REQUIREMENT
In full and unaltered, output the records below.

Page-level text extractions
-- Opening Marker --
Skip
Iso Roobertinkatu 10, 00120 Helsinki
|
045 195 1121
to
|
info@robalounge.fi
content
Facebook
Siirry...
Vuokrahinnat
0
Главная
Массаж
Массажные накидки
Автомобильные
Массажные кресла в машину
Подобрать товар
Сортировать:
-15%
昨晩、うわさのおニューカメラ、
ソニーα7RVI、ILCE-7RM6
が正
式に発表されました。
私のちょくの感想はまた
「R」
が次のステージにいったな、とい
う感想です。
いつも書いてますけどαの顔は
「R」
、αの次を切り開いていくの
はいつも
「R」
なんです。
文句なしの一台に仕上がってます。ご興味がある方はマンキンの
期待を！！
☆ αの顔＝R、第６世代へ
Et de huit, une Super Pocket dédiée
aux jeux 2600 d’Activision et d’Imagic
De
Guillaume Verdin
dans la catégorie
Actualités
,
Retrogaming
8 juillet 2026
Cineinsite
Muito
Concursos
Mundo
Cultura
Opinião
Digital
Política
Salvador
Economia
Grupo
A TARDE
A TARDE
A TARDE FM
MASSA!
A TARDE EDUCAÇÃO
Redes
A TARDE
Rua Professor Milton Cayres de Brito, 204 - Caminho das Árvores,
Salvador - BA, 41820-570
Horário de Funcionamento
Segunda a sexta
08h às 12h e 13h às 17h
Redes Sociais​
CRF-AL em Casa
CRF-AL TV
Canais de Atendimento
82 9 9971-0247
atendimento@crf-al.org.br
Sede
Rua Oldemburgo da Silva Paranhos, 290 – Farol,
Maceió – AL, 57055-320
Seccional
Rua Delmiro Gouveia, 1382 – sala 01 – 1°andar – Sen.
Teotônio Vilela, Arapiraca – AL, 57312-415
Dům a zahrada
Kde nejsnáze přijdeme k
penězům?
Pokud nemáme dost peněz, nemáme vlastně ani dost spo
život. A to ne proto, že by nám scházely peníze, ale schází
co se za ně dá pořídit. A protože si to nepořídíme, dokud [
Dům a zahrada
-- Closing Marker --
THE COMPLETED TASK
Skip
Iso Roobertinkatu 10, 00120 Helsinki
|
045 195 1121
to
|
info@robalounge.fi
content
Facebook
Siirry...
Vuokrahinnat
0
Главная
Массаж
Массажные накидки
Автомобильные
Массажные кресла в машину
Подобрать товар
Сортировать:
-15%
昨晩、うわさのおニューカメラ、
ソニーα7RVI、ILCE-7RM6
が正
式に発表されました。
私のちょくの感想はまた
「R」
が次のステージにいったな、とい
う感想です。
いつも書いてますけどαの顔は
「R」
、αの次を切り開いていくの
はいつも
「R」
なんです。
文句なしの一台に仕上がってます。ご興味がある方はマンキンの
期待を！！
☆ αの顔＝R、第６世代へ
Et de huit, une Super Pocket dédiée
aux jeux 2600 d’Activision et d’Imagic
De
Guillaume Verdin
dans la catégorie
Actualités
,
Retrogaming
8 juillet 2026
Cineinsite
Muito
Concursos
Mundo
Cultura
Opinião
Digital
Política
Salvador
Economia
Grupo
A TARDE
A TARDE
A TARDE FM
MASSA!
A TARDE EDUCAÇÃO
Redes
A TARDE
Rua Professor Milton Cayres de Brito, 204 - Caminho das Árvores,
Salvador - BA, 41820-570
Horário de Funcionamento
Segunda a sexta
08h às 12h e 13h às 17h
Redes Sociais​
CRF-AL em Casa
CRF-AL TV
Canais de Atendimento
82 9 9971-0247
atendimento@crf-al.org.br
Sede
Rua Oldemburgo da Silva Paranhos, 290 – Farol,
Maceió – AL, 57055-320
Seccional
Rua Delmiro Gouveia, 1382 – sala 01 – 1°andar – Sen.
Teotônio Vilela, Arapiraca – AL, 57312-415
Dům a zahrada
Kde nejsnáze přijdeme k
penězům?
Pokud nemáme dost peněz, nemáme vlastně ani dost spo
život. A to ne proto, že by nám scházely peníze, ale schází
co se za ně dá pořídit. A protože si to nepořídíme, dokud [
Dům a zahrada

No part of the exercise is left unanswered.